Fulltone's just released two epic EPs meshing sounds and utilising a broad range of ethnically-diverse instruments.
Amr Khaled is the mastermind behind music project Fulltone, a musical ensemble consisting mainly of the man himself, but also returning members that come on to support him with his live shows.
Gaining major popularity after participating in Electrum Records’ Student DJ Program, Fulltone quickly rose through the ranks of Egypt’s electronic music producers, gaining momentum through a string of successful releases on a couple of international labels, and even more when Nacelle’s Tito started booking their live show for his parties.
Earlier this month, Fulltone released two EPs on two different labels; Wise People on Orient Art and The Valley on Black Hills Recordings - sub label of Under Your Skin Records. Both EPs touch on Fulltone’s irrefutable vibe, two different styles that might not be directly attached, but compliment each other perfectly.
Fulltone the project is concerned with the live performances, it invites musicians to support Khaled, but in the studio, Fulltone is all about Khaled, it is his vision and multi-instrumental talents that forge the tracks.
Khaled’s extensive collection of ethnic instruments is nowhere more evident than on both of these EPs - Wise People and The Valley. Earlier this month, following what was surely one of the best live sets at this year's Sandbox, the two releases came to cement the artist as one of the leading music producers in the country.
On Wise People, the artist delivers four tracks, all laden with instruments from different cultures around the world. A Greek bouzouki, a Turkish saz - also known as a bağlama - appear in the strings section, and Nepalese percussions govern the rhythm. The bass line is handled by the Roland JX8P analog, its composition pushes the EP towards deep house with a decidedly ethereal vibe. Some of the tracks on the Orient Art release are not very club-friendly, not the kind of music you can listen to on a regular weekend quickie at your local club. Consisting of four tracks, the EP in its entirety is a very sophisticated sound, and although it might not necessarily carry a message or underlying theme, it is a heavy listen. The second release, however, packs a less subtle punch.
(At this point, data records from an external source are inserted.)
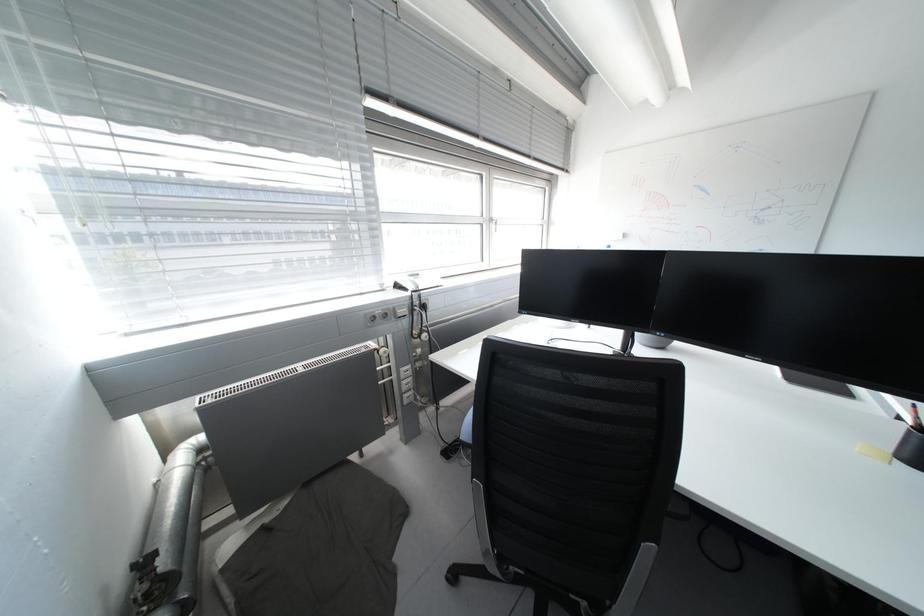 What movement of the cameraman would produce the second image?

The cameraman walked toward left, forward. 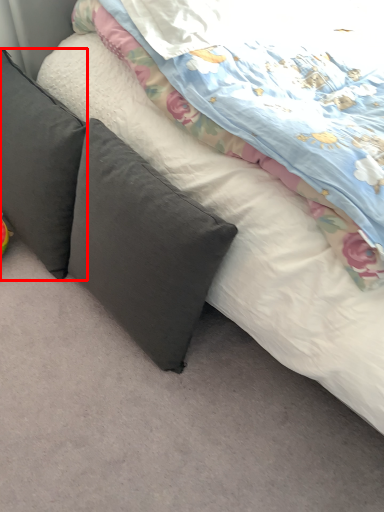 Question: From the image, what is the correct spatial relationship of pillow (annotated by the red box) in relation to pillow?

Choices:
 (A) left
 (B) right

Answer: (A) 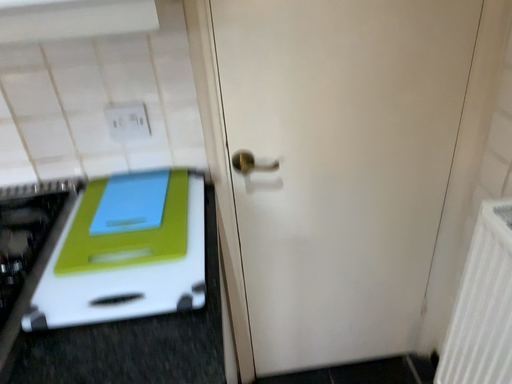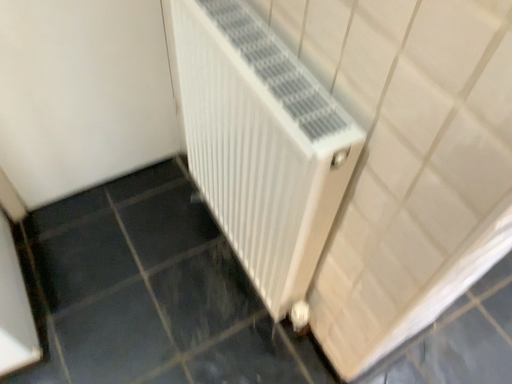 Question: Which way did the camera rotate in the video?

Choices:
 (A) rotated upward
 (B) rotated downward

Answer: (B) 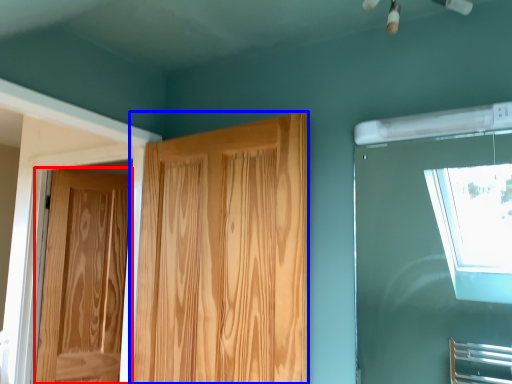 Question: Which of the following is the closest to the observer, door (highlighted by a red box) or door (highlighted by a blue box)?

Choices:
 (A) door
 (B) door

Answer: (B) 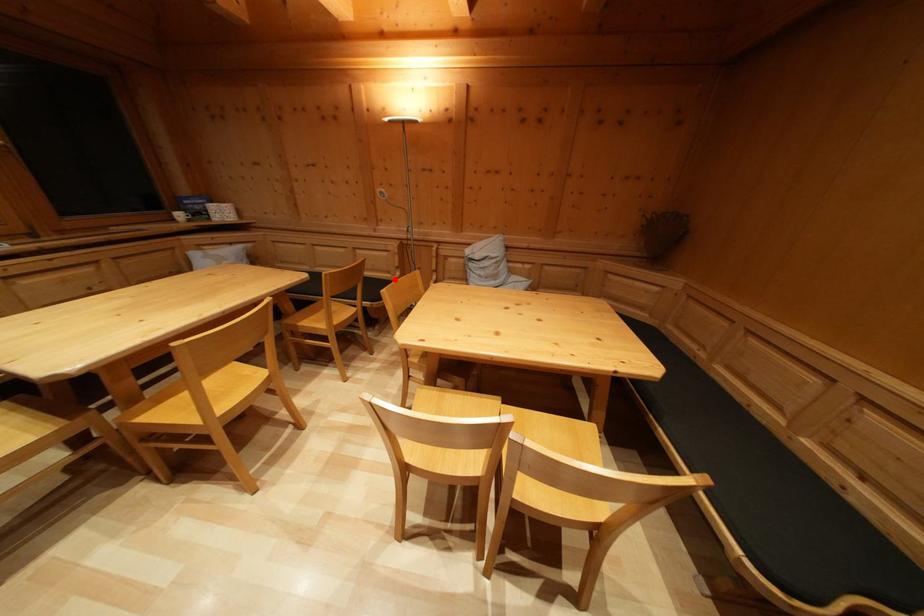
The Valley is much shorter, with only three tracks. More precise and to the point, delivering a powerful boost of upward-driving energy. On this release also appears a couple of more traditional instruments, mainly a Turkish cümbüş and a handmade Spanish guitar.The first track serves as an ice-breaker, it is a bit restrained - repetitive at parts, picking up around the main break and drop. Quicksand, though, is prime dance floor material, tucked between two tracks, it forms the heart of this release. Clocking in at just under six minutes, it’s a combination of the artist's signature ethereal strings, retaining a much more solid composure. The final track Caravan is less intense and smooth, running on till the end - a perfect closing track.